[MATERIAL SUPPLIED]
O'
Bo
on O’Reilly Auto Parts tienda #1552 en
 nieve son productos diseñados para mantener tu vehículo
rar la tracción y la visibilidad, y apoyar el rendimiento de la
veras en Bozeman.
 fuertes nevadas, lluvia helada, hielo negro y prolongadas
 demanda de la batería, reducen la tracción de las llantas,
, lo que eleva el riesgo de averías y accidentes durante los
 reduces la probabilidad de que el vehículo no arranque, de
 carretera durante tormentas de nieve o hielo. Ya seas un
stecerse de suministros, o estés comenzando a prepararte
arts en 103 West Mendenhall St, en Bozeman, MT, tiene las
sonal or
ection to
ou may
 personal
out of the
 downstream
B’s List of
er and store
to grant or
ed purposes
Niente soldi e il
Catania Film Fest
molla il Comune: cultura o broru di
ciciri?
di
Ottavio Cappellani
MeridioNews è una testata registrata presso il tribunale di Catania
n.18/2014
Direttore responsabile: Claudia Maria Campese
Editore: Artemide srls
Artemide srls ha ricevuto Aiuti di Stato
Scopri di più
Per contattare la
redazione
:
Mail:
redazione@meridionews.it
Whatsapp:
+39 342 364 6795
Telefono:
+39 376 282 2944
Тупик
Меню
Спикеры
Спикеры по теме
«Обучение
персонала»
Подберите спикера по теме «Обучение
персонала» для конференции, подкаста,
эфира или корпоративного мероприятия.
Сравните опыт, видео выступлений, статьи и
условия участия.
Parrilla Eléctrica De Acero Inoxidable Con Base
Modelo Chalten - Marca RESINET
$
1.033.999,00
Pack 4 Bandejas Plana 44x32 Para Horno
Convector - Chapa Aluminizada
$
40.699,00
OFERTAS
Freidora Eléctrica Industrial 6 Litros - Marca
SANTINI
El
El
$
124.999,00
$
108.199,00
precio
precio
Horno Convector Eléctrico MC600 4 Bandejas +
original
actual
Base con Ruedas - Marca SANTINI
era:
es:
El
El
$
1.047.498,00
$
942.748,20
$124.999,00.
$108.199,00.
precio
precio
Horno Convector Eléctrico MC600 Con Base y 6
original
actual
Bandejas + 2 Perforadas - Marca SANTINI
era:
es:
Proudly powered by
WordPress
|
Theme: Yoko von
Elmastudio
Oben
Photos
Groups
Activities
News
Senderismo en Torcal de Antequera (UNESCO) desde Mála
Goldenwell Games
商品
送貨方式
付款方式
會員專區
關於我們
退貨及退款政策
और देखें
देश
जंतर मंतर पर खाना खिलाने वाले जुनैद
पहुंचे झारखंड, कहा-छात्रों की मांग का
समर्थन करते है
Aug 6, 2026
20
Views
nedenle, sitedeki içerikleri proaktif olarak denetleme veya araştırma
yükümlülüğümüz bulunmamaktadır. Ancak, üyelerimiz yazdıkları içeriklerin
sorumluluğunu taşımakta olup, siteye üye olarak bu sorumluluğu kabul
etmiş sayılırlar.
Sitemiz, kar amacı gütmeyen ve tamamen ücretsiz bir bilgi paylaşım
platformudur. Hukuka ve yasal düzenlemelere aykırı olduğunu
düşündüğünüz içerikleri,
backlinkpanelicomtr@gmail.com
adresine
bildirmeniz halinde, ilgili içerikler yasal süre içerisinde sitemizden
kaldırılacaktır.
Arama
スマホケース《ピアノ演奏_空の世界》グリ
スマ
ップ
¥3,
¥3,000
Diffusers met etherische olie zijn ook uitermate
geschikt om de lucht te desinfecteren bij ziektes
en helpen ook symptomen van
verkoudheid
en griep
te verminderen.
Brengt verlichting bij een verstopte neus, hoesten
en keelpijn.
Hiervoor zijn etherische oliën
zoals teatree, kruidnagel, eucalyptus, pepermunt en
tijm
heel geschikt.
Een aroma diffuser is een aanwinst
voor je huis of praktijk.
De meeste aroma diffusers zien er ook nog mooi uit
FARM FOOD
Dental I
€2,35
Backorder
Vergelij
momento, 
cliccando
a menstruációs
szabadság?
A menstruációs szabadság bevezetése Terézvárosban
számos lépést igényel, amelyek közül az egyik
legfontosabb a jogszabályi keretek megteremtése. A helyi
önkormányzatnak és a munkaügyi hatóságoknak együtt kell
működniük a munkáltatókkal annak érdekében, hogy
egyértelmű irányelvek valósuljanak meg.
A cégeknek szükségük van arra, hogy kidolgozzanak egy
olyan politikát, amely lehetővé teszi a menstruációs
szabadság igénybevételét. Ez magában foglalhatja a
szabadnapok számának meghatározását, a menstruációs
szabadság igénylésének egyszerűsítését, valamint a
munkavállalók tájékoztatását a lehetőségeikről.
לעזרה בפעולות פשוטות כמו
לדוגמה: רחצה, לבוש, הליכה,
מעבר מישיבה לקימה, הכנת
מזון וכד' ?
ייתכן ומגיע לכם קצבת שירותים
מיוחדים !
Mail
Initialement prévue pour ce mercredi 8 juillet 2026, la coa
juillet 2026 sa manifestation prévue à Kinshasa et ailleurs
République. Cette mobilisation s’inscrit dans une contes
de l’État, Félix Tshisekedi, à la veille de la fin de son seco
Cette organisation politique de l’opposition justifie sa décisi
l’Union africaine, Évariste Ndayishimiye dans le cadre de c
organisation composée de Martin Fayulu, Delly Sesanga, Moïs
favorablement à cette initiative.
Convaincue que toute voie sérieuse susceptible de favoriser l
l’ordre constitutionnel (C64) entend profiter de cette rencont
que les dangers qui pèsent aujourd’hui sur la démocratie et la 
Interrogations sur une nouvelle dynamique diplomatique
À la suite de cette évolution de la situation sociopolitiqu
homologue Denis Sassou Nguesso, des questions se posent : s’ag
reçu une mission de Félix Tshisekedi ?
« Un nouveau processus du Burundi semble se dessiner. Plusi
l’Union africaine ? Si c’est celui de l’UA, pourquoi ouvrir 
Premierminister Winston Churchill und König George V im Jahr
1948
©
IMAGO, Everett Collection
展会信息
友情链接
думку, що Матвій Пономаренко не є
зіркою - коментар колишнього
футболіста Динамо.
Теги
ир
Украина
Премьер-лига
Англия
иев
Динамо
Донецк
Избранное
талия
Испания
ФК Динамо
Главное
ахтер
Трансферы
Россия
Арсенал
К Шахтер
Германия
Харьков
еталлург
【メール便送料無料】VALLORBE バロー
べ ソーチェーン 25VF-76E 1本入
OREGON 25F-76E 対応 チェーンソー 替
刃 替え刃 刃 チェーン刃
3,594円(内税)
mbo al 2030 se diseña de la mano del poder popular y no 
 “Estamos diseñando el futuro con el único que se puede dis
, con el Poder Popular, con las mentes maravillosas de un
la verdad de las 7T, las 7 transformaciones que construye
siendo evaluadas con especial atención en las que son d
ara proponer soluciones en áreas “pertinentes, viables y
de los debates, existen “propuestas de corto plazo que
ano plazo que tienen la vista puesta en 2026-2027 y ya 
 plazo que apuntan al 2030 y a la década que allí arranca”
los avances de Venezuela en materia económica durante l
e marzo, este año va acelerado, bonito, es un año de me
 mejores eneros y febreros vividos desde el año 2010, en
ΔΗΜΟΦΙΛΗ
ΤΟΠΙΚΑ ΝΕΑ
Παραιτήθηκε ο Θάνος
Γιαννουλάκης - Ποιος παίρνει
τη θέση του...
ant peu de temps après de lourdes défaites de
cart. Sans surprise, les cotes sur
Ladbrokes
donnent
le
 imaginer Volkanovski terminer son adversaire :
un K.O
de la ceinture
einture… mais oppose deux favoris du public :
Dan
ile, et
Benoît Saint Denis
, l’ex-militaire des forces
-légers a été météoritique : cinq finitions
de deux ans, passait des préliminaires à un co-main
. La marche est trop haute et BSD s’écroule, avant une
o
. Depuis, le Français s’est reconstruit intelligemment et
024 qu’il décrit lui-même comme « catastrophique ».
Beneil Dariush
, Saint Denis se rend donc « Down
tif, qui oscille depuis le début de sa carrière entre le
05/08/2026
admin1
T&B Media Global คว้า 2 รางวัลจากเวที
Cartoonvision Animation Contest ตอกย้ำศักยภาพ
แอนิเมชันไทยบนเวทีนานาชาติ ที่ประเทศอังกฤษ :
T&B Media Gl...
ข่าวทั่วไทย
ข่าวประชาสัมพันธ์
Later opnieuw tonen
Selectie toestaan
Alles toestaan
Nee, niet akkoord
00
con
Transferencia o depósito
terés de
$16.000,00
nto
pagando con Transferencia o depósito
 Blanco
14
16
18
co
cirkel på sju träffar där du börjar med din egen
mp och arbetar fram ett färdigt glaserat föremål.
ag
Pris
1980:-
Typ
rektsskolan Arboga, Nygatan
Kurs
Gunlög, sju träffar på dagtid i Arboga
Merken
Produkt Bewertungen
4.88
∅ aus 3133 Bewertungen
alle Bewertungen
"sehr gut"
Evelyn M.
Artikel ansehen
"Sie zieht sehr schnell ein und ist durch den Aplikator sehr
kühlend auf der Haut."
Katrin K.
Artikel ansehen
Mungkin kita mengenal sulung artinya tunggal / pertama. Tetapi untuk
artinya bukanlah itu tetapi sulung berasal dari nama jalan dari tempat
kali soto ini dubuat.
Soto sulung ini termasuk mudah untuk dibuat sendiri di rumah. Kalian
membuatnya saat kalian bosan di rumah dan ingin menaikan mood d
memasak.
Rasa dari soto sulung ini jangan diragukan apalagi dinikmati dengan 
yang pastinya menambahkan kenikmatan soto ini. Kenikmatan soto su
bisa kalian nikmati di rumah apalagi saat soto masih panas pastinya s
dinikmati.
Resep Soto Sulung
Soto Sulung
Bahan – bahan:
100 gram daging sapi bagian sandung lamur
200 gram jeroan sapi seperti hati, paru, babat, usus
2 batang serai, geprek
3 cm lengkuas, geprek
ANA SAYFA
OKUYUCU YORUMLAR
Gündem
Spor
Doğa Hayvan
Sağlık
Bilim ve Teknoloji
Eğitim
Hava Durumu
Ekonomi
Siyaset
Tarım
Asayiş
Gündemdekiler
[/MATERIAL SUPPLIED]
YOUR GOAL:
Please copy each line from the material above in which the string "zijn" appears.

SOLVED EXERCISE:
Diffusers met etherische olie zijn ook uitermate
Hiervoor zijn etherische oliën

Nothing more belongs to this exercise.